### STUDY MATERIAL
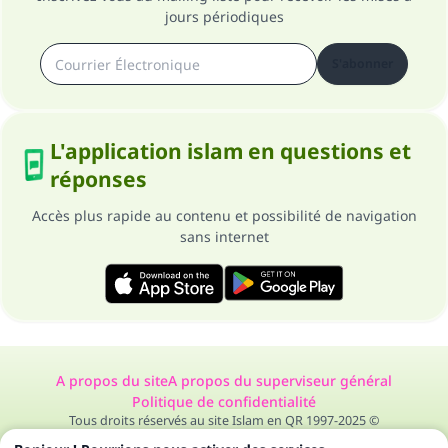
jours périodiques
S'abonner
L'application islam en questions et
réponses
Accès plus rapide au contenu et possibilité de navigation
sans internet
A propos du site
A propos du superviseur général
Politique de confidentialité
Tous droits réservés au site Islam en QR 1997-2025 ©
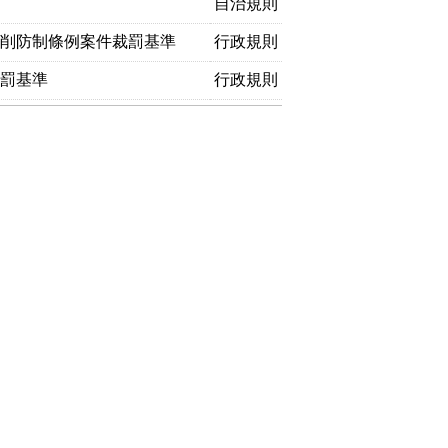
自治規則
剝削防制條例案件裁罰基準
行政規則
裁罰基準
行政規則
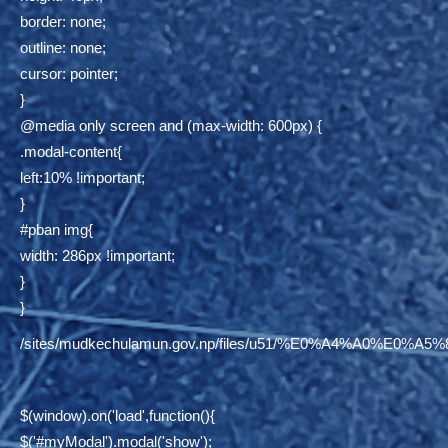
border: none;
outline: none;
cursor: pointer;
}
@media only screen and (max-width: 600px) {
.modal-content{
left:10% !important;
}
#pban img{
width: 286px !important;
}
}
/sites/mudkechulamun.gov.np/files/u51/%E0%A4%
$(window).on('load',function(){
$('#myModal').modal('show');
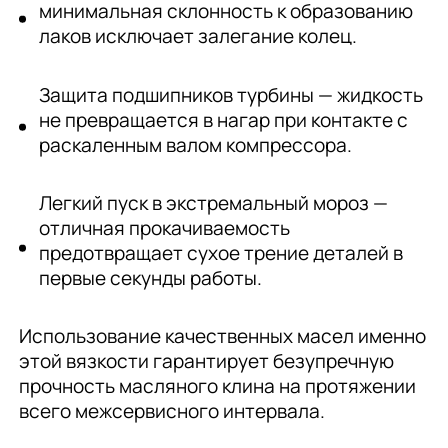
минимальная склонность к образованию
лаков исключает залегание колец.
Защита подшипников турбины — жидкость
не превращается в нагар при контакте с
раскаленным валом компрессора.
Легкий пуск в экстремальный мороз —
отличная прокачиваемость
предотвращает сухое трение деталей в
первые секунды работы.
Использование качественных масел именно
этой вязкости гарантирует безупречную
прочность масляного клина на протяжении
всего межсервисного интервала.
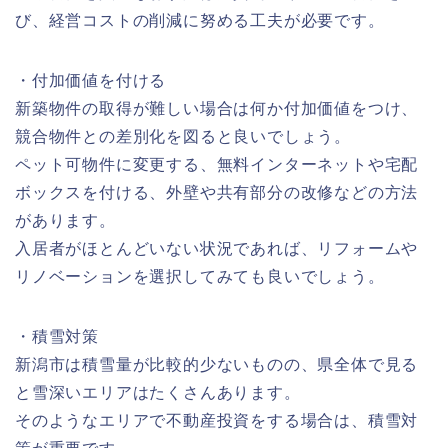
び、経営コストの削減に努める工夫が必要です。
・付加価値を付ける
新築物件の取得が難しい場合は何か付加価値をつけ、
競合物件との差別化を図ると良いでしょう。
ペット可物件に変更する、無料インターネットや宅配
ボックスを付ける、外壁や共有部分の改修などの方法
があります。
入居者がほとんどいない状況であれば、リフォームや
リノベーションを選択してみても良いでしょう。
・積雪対策
新潟市は積雪量が比較的少ないものの、県全体で見る
と雪深いエリアはたくさんあります。
そのようなエリアで不動産投資をする場合は、積雪対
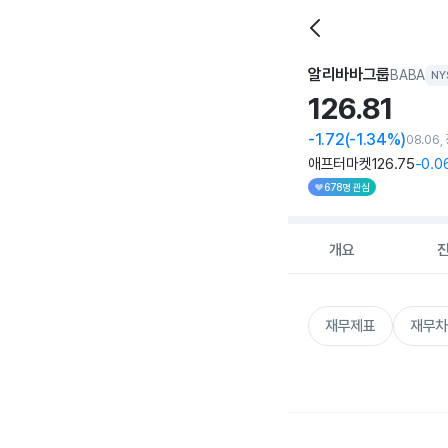
알리바바그룹
BABA
NY
126.
81
-1.72
(-1.34%)
08.06
애프터마켓
126
.75
-0
.0
678명 관심
개요
재무제표
재무차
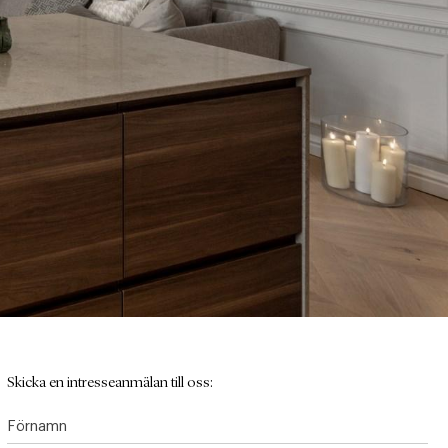
Skicka en intresseanmälan till oss:
Förnamn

### ACTIVITY
Copy out each line of the material in which the word "propos" turns up.

### EXPECTED ANSWER
A propos du site
A propos du superviseur général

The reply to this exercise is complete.